_WHAT NEEDS TO BE DONE_
Identify each line in the records below that contains the word "Carnaval", and copy it.

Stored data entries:
=== Begin Enclosure ===
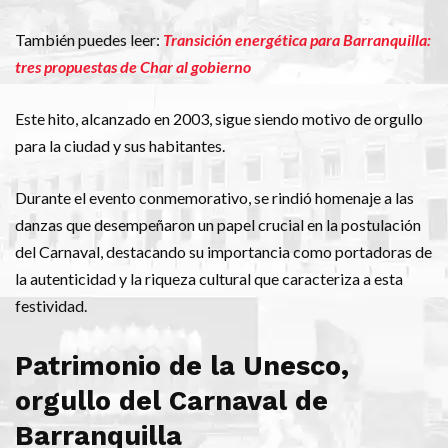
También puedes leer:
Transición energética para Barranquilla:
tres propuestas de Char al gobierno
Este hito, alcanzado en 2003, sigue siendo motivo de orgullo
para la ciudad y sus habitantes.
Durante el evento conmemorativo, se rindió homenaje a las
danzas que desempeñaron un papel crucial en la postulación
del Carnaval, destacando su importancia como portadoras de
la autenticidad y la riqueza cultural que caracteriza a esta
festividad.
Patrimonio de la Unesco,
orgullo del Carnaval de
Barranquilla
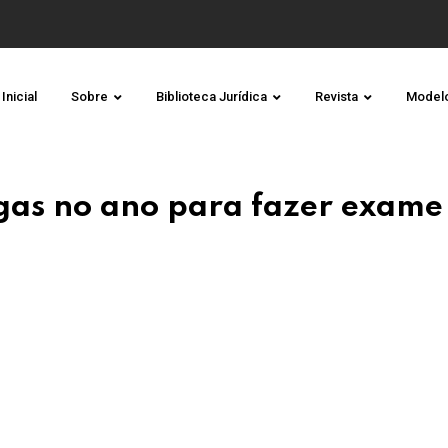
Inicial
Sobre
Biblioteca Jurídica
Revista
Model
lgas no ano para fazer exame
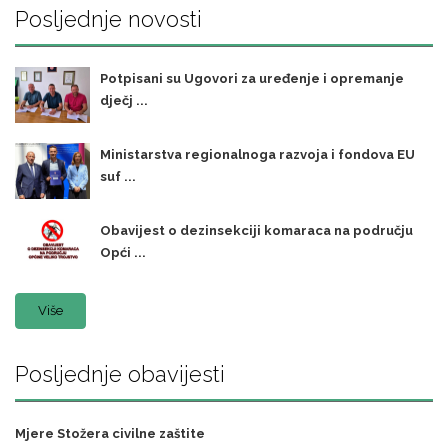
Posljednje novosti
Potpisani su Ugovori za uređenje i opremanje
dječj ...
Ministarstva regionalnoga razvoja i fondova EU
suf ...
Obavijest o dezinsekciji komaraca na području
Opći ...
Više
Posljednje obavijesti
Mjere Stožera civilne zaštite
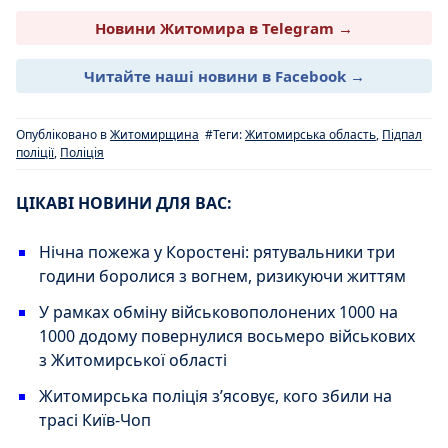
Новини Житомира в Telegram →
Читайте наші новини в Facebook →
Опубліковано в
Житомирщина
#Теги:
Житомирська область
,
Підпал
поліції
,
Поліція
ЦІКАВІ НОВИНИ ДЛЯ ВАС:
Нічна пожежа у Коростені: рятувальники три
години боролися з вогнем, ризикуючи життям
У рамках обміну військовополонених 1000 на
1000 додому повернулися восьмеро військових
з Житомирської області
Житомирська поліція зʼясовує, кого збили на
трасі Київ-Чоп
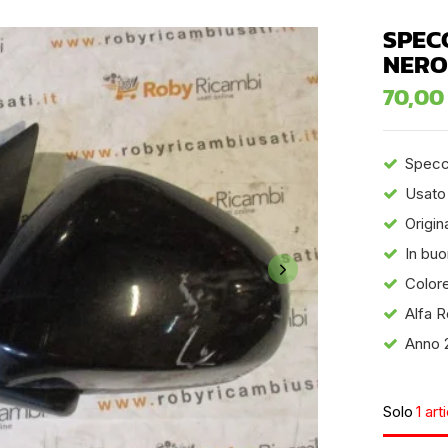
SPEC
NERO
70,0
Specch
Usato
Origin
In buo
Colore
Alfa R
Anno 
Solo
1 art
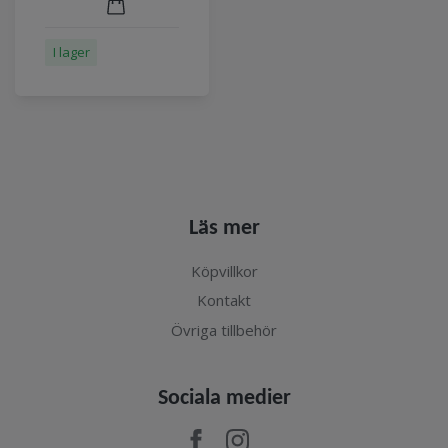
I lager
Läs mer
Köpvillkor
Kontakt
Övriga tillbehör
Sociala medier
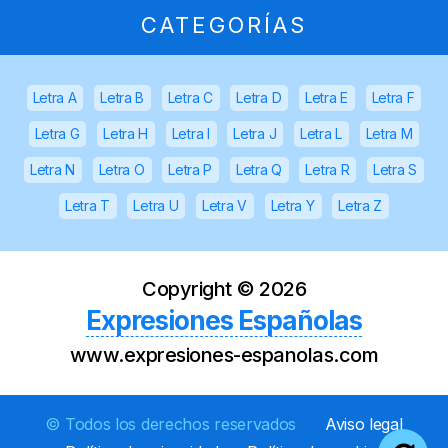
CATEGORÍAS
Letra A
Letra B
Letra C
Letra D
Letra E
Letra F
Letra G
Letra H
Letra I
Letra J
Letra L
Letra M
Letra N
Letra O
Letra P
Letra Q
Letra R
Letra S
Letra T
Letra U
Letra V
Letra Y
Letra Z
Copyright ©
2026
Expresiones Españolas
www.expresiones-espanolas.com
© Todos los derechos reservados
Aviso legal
=== End Enclosure ===
_RESULT FOR THIS EXERCISE_
del Carnaval, destacando su importancia como portadoras de
orgullo del Carnaval de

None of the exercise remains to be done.